'''

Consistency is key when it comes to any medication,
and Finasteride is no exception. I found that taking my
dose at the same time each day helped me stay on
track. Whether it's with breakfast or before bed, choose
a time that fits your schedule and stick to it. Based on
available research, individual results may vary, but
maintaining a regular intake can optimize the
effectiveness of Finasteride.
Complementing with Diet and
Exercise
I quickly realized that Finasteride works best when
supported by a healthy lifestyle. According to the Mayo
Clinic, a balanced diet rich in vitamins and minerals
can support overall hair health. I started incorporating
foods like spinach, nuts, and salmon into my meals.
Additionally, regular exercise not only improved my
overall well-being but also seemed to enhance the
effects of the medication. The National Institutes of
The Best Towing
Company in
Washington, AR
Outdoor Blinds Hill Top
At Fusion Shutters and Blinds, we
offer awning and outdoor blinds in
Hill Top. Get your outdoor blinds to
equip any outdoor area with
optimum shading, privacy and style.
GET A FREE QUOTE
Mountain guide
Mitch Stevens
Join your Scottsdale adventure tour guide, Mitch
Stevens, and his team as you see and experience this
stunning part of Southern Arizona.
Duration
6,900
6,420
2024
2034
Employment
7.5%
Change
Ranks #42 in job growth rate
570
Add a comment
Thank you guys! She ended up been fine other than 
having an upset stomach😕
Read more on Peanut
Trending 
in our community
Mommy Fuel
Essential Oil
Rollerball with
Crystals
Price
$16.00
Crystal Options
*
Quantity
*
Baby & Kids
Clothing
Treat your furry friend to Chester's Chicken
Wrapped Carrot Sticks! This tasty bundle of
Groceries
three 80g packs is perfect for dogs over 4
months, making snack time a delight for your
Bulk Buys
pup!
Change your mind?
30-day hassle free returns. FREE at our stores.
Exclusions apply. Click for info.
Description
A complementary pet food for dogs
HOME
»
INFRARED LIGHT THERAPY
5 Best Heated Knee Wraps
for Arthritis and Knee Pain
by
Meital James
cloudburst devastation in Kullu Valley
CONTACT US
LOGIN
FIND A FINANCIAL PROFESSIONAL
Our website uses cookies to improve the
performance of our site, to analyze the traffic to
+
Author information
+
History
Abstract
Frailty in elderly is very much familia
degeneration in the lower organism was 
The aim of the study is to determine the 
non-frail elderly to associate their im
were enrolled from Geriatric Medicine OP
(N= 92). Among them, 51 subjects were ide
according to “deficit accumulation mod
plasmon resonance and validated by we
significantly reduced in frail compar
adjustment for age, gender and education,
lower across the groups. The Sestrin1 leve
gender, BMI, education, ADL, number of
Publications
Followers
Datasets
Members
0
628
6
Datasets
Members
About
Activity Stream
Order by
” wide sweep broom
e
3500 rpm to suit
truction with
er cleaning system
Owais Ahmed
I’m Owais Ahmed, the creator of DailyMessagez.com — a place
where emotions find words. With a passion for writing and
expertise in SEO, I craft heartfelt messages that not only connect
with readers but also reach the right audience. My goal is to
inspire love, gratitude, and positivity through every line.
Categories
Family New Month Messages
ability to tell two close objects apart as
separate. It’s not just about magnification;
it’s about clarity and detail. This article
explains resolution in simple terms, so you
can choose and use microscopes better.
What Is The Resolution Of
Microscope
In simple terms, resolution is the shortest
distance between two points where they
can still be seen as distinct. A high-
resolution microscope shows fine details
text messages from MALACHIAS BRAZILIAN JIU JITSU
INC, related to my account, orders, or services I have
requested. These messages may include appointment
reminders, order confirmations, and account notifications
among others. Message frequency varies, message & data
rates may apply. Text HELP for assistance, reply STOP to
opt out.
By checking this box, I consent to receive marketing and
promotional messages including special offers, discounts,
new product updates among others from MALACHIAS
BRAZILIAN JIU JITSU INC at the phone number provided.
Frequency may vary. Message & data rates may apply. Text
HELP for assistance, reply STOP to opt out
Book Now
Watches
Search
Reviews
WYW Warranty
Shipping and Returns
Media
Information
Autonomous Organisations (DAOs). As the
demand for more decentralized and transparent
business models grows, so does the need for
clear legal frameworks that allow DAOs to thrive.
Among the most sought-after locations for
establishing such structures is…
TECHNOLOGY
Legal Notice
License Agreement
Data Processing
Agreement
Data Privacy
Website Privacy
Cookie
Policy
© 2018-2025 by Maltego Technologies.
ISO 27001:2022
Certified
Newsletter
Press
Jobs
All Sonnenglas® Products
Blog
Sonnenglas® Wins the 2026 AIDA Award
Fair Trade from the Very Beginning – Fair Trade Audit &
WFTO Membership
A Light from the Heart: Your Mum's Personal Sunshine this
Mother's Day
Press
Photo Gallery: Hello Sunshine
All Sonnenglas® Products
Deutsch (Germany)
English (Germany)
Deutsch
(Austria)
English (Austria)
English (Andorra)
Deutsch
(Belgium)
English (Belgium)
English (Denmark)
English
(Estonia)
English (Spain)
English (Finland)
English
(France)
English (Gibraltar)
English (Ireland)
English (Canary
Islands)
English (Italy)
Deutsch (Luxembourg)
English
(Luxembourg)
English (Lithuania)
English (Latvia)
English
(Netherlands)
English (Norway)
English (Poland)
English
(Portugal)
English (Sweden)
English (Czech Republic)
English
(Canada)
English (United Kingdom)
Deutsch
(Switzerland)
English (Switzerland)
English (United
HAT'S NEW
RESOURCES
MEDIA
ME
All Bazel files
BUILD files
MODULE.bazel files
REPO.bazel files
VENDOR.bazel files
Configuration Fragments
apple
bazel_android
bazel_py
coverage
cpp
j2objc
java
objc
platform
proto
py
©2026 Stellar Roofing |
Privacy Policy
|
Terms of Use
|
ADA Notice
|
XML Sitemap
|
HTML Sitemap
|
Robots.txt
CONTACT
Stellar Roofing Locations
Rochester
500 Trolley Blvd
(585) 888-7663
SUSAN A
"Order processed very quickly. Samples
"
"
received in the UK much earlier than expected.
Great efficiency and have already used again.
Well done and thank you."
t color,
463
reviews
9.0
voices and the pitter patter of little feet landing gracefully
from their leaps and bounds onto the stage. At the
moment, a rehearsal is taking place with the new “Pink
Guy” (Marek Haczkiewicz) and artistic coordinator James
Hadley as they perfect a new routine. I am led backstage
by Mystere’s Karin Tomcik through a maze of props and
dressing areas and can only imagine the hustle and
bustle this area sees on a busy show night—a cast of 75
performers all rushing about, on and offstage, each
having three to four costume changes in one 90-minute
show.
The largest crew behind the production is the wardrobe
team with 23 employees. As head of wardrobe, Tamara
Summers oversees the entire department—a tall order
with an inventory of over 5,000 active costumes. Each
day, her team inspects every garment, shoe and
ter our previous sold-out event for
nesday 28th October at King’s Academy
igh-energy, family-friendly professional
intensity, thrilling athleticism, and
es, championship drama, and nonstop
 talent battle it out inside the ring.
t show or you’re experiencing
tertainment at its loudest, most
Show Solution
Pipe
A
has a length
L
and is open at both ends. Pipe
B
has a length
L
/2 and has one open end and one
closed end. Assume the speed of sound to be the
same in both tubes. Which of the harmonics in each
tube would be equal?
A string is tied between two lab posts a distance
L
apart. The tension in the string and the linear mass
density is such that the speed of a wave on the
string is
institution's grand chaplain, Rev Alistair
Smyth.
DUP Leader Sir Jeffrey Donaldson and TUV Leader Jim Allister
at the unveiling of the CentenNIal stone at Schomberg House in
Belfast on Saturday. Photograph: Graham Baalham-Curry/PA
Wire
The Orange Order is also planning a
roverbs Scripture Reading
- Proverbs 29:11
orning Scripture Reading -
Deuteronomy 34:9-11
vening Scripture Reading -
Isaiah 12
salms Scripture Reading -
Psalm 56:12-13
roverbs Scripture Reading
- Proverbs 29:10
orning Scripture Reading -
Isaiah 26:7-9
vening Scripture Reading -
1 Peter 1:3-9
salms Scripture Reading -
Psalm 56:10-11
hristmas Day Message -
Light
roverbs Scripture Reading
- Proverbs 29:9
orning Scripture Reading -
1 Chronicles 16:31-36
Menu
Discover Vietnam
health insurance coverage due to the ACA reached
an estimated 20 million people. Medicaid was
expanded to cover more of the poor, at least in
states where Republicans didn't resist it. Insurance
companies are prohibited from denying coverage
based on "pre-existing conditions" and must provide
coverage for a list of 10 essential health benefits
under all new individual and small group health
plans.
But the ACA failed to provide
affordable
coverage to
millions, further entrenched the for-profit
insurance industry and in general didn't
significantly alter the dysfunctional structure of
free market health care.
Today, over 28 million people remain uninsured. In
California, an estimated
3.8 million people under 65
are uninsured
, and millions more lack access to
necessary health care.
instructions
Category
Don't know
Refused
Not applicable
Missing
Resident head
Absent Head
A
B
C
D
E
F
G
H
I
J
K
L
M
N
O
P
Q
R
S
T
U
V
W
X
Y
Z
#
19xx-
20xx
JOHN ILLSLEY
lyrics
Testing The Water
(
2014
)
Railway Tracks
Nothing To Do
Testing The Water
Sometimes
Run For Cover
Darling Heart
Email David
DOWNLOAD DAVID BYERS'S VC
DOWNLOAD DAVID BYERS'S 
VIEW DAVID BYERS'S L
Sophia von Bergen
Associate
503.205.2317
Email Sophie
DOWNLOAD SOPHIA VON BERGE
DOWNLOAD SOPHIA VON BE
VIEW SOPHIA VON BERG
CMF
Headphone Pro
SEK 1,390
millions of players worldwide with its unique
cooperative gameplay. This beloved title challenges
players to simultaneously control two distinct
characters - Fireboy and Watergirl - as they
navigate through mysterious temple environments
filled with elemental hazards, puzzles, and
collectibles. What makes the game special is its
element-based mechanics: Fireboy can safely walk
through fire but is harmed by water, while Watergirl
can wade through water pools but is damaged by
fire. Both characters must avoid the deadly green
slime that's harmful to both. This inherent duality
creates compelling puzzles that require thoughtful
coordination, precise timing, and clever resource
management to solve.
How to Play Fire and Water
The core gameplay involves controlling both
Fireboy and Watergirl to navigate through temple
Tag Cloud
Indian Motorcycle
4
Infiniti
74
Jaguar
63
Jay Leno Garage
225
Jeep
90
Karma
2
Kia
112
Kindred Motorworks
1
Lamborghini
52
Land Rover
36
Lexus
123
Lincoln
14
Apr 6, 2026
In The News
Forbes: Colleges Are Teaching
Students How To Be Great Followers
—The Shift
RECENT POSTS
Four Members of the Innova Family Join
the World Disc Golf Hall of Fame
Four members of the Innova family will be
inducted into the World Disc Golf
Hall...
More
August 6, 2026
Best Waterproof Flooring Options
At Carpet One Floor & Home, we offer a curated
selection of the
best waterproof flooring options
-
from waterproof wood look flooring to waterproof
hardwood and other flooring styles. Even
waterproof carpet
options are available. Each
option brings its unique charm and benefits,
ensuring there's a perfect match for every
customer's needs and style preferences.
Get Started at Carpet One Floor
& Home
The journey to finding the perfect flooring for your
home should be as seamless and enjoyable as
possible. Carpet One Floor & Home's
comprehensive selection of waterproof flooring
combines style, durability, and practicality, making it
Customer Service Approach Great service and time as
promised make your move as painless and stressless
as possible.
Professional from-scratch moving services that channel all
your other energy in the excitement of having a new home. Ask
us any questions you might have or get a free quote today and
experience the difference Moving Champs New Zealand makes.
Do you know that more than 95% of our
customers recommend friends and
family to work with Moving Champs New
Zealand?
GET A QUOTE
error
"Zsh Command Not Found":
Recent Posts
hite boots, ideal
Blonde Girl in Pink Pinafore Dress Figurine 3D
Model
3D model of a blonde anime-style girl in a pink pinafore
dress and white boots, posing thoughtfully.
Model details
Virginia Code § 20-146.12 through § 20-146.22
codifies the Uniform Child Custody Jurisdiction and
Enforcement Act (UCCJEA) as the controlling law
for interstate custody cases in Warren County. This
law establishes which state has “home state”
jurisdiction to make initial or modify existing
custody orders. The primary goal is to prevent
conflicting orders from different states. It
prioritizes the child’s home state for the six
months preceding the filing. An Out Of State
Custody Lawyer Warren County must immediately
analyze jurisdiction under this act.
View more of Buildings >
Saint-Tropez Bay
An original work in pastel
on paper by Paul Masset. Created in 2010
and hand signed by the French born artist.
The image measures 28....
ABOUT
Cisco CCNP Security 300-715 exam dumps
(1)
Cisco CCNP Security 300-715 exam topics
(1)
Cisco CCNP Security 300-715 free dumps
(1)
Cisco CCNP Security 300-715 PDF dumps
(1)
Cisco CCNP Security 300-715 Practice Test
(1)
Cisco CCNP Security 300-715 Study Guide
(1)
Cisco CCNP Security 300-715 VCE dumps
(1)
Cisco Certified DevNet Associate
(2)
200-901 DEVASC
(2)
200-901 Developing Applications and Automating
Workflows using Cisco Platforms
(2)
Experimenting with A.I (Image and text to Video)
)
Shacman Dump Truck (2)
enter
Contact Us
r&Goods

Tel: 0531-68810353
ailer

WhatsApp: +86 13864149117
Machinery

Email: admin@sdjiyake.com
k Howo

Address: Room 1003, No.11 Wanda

'''

In the material above, find the line containing "Hadley as they" and the line containing "The Orange Order is also planning a", then write out exactly those two lines and every line between them, and nothing more.

**Task output:**
Hadley as they perfect a new routine. I am led backstage
by Mystere’s Karin Tomcik through a maze of props and
dressing areas and can only imagine the hustle and
bustle this area sees on a busy show night—a cast of 75
performers all rushing about, on and offstage, each
having three to four costume changes in one 90-minute
show.
The largest crew behind the production is the wardrobe
team with 23 employees. As head of wardrobe, Tamara
Summers oversees the entire department—a tall order
with an inventory of over 5,000 active costumes. Each
day, her team inspects every garment, shoe and
ter our previous sold-out event for
nesday 28th October at King’s Academy
igh-energy, family-friendly professional
intensity, thrilling athleticism, and
es, championship drama, and nonstop
 talent battle it out inside the ring.
t show or you’re experiencing
tertainment at its loudest, most
Show Solution
Pipe
A
has a length
L
and is open at both ends. Pipe
B
has a length
L
/2 and has one open end and one
closed end. Assume the speed of sound to be the
same in both tubes. Which of the harmonics in each
tube would be equal?
A string is tied between two lab posts a distance
L
apart. The tension in the string and the linear mass
density is such that the speed of a wave on the
string is
institution's grand chaplain, Rev Alistair
Smyth.
DUP Leader Sir Jeffrey Donaldson and TUV Leader Jim Allister
at the unveiling of the CentenNIal stone at Schomberg House in
Belfast on Saturday. Photograph: Graham Baalham-Curry/PA
Wire
The Orange Order is also planning a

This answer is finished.